[Eeglablist] line noise removal issues

Tim Mullen mullen.tim at gmail.com
Mon Dec 10 15:56:46 PST 2007


Dear EEGLAB users,

I have a question regarding the use of ICA for line noise removal.

I have some electrocorticographic (ECoG) data with a strong 60Hz line noise
artifact as well as a 180Hz harmonic (only odd harmonics seem to be present,
probably due to symmetrical clipping).

I am applying frequency-domain granger causality to this data, but have run
into some serious problems with the presence of this line noise. Oddly
enough, the line noise dominates as a *directional *effect in the granger
causality (unless there is an apparent temporal delay between channels at 60
Hz, a peak at 60 Hz should only be present in the instantaneous causality).
This is likely because the phase at 60Hz appears to differ between channels.
The strength of the directional effect at 60 and 180Hz is so strong that it
dominates any other interesting nearby features, making it impossible to
analyze causal interactions within a wide range of frequencies of interest.

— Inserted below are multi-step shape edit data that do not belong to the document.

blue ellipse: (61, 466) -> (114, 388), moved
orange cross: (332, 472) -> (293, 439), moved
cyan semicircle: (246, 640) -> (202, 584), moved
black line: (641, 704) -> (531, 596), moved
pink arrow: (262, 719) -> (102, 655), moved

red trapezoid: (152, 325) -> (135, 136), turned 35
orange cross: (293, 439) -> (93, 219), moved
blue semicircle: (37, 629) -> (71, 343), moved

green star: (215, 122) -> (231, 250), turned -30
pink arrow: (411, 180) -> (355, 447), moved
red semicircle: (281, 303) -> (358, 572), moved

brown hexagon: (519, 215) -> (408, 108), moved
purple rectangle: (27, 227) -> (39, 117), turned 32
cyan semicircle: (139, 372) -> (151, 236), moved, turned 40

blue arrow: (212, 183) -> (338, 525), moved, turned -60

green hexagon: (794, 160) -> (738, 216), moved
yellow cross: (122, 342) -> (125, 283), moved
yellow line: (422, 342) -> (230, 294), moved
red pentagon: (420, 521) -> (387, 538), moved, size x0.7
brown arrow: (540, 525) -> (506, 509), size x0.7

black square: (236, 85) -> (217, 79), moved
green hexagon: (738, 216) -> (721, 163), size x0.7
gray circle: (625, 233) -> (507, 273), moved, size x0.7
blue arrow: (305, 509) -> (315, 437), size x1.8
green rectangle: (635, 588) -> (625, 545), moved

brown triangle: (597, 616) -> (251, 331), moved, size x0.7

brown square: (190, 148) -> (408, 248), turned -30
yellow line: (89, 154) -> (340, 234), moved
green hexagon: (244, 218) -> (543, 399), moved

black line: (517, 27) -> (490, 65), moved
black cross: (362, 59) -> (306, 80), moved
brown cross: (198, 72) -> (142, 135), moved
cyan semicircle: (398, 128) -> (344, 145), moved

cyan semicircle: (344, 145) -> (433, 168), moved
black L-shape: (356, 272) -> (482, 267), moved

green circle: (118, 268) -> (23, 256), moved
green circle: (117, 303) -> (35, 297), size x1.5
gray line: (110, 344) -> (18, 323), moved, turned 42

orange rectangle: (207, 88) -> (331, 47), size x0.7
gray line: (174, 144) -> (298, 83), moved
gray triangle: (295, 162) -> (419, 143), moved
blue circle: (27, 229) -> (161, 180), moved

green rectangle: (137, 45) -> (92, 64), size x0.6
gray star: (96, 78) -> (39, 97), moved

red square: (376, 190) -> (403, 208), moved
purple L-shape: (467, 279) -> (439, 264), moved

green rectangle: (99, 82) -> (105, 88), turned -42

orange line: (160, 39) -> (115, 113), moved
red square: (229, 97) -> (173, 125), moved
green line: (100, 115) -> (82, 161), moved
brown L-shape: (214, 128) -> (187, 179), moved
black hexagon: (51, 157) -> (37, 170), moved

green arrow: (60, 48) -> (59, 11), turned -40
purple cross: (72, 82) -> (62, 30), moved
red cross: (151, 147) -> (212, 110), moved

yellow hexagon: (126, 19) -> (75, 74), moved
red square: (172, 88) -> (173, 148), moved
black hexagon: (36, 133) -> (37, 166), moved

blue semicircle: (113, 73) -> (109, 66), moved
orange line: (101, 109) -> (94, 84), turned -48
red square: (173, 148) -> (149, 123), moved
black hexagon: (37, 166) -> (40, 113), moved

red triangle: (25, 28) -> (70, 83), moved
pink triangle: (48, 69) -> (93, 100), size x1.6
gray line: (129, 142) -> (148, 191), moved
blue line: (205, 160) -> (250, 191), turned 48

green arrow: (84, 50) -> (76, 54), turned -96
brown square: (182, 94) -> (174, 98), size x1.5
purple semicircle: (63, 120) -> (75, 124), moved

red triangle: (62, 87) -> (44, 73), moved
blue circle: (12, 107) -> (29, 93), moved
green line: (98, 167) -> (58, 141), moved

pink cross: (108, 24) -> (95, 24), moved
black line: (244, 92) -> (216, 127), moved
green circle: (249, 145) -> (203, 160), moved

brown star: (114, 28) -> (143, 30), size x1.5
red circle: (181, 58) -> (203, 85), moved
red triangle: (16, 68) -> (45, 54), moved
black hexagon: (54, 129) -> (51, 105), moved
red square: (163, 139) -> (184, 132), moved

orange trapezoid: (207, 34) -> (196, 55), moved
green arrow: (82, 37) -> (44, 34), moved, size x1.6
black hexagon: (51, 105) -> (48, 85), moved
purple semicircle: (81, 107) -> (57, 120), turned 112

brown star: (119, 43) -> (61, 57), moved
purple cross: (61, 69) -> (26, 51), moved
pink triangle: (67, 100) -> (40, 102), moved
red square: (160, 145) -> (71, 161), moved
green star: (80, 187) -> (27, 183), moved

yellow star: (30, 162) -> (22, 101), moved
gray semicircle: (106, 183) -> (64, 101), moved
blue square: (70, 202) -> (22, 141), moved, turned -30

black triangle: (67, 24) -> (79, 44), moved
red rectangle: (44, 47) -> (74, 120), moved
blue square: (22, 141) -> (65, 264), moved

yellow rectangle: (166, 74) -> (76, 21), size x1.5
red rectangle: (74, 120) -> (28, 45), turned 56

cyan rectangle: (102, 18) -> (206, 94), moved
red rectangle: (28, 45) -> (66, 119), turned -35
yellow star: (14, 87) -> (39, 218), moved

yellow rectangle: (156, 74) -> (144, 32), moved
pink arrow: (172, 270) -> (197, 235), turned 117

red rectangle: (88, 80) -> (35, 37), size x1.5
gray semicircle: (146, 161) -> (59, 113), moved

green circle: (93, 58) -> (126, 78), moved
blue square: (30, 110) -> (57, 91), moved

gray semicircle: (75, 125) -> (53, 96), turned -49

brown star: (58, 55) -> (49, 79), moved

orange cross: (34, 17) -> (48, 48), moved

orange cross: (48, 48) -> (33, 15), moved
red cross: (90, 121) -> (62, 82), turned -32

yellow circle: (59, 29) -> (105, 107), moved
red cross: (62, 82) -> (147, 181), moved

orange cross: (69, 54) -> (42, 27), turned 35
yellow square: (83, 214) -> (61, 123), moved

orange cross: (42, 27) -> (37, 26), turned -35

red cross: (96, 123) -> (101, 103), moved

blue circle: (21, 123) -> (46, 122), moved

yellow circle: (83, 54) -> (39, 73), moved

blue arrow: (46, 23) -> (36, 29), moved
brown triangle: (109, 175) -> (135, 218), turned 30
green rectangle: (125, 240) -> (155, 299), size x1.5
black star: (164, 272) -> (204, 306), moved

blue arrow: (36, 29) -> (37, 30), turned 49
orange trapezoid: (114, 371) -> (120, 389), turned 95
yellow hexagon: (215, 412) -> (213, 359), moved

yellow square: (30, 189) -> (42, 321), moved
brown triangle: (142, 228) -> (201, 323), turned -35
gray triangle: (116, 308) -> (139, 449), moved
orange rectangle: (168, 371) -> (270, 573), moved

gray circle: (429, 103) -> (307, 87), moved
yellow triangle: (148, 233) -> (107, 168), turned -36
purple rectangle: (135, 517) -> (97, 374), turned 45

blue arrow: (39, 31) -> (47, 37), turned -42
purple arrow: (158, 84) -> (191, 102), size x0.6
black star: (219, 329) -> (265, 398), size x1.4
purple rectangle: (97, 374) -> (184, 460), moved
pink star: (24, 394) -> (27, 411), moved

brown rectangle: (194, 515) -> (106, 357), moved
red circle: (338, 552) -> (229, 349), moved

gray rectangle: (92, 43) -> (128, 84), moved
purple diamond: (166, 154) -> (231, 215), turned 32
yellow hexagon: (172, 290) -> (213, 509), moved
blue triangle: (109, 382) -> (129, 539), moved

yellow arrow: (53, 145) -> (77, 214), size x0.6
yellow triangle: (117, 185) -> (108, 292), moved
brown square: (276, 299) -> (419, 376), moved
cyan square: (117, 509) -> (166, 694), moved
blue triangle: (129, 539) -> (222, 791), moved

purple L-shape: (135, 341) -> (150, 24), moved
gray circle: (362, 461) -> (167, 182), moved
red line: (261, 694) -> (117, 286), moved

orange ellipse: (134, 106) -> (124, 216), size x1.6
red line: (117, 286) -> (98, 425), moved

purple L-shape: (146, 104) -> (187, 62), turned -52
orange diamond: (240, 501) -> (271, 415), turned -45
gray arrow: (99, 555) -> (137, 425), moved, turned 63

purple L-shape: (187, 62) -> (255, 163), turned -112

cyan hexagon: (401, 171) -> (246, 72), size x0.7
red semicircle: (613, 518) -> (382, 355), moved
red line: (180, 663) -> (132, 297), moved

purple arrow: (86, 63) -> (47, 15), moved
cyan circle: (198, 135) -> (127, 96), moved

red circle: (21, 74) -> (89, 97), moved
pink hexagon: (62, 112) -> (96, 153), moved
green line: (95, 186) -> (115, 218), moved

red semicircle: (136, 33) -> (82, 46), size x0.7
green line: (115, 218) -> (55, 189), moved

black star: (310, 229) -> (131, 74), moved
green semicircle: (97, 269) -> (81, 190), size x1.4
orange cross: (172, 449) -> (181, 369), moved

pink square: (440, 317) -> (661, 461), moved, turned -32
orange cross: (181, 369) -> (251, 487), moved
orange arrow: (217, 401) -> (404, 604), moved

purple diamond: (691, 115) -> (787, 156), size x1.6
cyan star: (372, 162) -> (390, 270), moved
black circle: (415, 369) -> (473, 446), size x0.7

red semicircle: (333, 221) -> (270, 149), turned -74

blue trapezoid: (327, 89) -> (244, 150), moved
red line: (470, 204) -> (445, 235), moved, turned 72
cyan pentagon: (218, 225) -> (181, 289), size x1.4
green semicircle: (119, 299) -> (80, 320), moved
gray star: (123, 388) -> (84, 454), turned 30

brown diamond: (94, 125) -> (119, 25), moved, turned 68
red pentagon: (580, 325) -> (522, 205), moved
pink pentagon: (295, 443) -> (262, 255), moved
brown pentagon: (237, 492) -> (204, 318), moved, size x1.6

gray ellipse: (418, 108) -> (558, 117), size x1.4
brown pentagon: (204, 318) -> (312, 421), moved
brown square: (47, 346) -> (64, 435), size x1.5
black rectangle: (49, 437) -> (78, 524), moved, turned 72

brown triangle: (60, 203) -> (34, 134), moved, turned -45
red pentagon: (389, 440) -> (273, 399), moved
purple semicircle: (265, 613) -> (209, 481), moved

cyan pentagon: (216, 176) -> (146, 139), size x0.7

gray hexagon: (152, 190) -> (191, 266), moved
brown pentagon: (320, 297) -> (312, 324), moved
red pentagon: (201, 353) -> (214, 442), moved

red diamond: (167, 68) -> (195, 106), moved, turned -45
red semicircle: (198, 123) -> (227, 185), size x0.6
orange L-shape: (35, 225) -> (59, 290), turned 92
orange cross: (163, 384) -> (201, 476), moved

The noise band is far too wide for notch filtering to be considered a
suitable solution.  I have then tried extended infomax ICA (as implemented
in EEGLAB's *runica* function), to isolate the subgaussian noise components.
I have attempted this both in automatically estimating the number of
sub-gaussian sources and also fixing the number of subgaussian sources to 1,
2, etc. None of these approaches have been successful.  ICA appears to
converge properly and the covariance matrix of the estimated components is
the identity matrix (it's at least second-order independent).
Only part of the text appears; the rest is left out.